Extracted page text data
- Opening Delimiter -

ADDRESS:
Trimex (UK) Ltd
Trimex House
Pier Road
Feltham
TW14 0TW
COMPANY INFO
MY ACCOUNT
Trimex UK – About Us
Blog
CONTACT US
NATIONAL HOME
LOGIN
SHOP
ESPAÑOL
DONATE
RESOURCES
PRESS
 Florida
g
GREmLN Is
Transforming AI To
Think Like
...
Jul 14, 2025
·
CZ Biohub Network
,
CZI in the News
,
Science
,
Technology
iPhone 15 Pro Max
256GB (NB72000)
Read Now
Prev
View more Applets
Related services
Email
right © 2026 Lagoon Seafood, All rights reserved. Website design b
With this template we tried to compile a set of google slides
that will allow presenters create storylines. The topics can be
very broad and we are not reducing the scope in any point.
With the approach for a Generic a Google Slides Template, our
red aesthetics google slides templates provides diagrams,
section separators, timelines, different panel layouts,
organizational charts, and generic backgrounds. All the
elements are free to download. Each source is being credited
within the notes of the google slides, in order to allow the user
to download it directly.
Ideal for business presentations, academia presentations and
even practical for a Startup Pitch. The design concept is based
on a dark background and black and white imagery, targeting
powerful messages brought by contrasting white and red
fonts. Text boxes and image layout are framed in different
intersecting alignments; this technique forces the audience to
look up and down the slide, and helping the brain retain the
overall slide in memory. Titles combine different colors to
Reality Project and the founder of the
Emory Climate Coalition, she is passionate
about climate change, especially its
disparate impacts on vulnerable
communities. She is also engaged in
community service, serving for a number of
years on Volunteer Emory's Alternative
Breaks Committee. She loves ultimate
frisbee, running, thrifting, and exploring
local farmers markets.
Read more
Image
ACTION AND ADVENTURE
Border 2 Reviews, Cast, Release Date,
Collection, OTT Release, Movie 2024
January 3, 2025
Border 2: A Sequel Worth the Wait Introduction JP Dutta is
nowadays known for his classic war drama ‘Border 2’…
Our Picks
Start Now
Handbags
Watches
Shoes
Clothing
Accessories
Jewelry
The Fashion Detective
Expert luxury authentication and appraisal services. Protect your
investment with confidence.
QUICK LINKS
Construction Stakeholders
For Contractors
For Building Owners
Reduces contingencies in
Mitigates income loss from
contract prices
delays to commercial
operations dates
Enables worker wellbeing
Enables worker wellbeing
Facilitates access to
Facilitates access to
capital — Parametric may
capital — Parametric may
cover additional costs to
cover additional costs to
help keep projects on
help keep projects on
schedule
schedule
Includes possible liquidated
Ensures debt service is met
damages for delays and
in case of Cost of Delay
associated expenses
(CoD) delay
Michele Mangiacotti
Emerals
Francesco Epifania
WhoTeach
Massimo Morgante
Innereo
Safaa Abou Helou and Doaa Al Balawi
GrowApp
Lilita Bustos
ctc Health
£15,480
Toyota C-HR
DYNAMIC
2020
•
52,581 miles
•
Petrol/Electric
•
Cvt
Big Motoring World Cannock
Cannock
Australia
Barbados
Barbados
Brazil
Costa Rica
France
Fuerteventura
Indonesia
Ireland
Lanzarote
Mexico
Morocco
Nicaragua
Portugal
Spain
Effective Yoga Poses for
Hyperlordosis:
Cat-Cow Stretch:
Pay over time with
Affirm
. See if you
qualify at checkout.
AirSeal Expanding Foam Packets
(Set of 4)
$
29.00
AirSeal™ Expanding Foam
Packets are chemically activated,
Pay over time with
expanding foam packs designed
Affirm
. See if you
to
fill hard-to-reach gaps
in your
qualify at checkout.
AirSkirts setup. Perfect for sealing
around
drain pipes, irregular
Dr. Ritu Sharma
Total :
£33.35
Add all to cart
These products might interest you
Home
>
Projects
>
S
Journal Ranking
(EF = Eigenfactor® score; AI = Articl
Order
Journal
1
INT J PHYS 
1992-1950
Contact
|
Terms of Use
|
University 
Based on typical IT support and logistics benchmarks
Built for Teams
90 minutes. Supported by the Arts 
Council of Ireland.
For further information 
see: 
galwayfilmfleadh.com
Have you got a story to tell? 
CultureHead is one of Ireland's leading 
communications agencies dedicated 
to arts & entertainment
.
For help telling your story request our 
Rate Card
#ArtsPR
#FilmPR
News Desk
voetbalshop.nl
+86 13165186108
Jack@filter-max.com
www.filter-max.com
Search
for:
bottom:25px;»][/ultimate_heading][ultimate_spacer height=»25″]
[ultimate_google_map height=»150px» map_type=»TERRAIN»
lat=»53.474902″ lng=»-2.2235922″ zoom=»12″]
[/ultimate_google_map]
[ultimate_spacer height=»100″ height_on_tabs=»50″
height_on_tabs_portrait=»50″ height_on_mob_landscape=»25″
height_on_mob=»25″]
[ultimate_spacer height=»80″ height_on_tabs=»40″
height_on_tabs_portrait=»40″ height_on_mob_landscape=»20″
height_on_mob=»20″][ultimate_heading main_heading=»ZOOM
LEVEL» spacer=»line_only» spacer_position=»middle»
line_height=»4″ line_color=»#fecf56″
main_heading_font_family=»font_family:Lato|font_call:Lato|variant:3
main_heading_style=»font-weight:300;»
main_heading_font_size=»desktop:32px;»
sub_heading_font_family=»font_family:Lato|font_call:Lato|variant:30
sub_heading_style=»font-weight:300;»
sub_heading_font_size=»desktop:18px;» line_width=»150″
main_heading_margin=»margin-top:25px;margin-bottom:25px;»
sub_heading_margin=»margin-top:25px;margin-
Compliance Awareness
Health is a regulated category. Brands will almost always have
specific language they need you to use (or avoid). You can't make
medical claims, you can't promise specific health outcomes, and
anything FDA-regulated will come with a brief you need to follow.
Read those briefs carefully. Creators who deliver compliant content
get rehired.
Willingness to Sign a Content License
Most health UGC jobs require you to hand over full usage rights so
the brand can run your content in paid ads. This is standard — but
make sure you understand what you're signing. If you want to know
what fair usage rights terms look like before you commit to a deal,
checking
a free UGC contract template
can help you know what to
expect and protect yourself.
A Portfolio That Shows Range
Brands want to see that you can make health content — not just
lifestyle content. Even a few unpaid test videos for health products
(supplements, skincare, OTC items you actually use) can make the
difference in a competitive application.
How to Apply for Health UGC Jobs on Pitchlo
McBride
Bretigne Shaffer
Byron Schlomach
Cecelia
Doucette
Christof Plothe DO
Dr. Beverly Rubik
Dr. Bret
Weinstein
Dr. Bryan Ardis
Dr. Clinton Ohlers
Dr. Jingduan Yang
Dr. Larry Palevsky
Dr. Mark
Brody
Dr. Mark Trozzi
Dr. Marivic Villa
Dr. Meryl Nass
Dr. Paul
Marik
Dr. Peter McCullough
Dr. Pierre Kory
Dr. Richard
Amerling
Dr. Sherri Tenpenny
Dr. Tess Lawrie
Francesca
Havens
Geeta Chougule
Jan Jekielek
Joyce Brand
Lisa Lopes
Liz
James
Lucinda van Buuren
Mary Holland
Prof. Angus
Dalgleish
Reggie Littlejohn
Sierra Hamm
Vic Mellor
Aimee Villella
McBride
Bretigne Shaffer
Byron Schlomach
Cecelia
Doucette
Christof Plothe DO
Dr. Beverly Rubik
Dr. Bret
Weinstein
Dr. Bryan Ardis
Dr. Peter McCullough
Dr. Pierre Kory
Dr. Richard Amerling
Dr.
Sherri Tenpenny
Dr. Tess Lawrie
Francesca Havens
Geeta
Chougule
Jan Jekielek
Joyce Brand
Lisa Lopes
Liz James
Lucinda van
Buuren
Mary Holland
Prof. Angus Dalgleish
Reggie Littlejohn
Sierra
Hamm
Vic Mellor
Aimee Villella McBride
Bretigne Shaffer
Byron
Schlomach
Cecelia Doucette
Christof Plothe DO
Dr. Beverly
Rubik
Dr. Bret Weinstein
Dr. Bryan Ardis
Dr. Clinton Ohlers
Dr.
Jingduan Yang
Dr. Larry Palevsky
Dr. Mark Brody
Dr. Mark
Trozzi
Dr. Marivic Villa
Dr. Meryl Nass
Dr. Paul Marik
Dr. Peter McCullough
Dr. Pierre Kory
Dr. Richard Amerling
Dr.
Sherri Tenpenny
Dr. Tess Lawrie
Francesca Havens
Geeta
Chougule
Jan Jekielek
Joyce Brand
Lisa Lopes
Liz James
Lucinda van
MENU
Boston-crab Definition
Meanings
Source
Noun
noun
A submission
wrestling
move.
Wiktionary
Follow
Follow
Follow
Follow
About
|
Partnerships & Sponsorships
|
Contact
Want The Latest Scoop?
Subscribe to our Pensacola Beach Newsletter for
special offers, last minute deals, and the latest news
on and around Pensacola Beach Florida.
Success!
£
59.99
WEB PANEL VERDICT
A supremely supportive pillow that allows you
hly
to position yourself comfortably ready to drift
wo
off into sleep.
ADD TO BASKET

- Closing Delimiter -

What the task requires: Give back exactly the lines from the first line of the records through the line holding "to download it directly.", including both of those lines and leaving out all others.

Answer section:
ADDRESS:
Trimex (UK) Ltd
Trimex House
Pier Road
Feltham
TW14 0TW
COMPANY INFO
MY ACCOUNT
Trimex UK – About Us
Blog
CONTACT US
NATIONAL HOME
LOGIN
SHOP
ESPAÑOL
DONATE
RESOURCES
PRESS
 Florida
g
GREmLN Is
Transforming AI To
Think Like
...
Jul 14, 2025
·
CZ Biohub Network
,
CZI in the News
,
Science
,
Technology
iPhone 15 Pro Max
256GB (NB72000)
Read Now
Prev
View more Applets
Related services
Email
right © 2026 Lagoon Seafood, All rights reserved. Website design b
With this template we tried to compile a set of google slides
that will allow presenters create storylines. The topics can be
very broad and we are not reducing the scope in any point.
With the approach for a Generic a Google Slides Template, our
red aesthetics google slides templates provides diagrams,
section separators, timelines, different panel layouts,
organizational charts, and generic backgrounds. All the
elements are free to download. Each source is being credited
within the notes of the google slides, in order to allow the user
to download it directly.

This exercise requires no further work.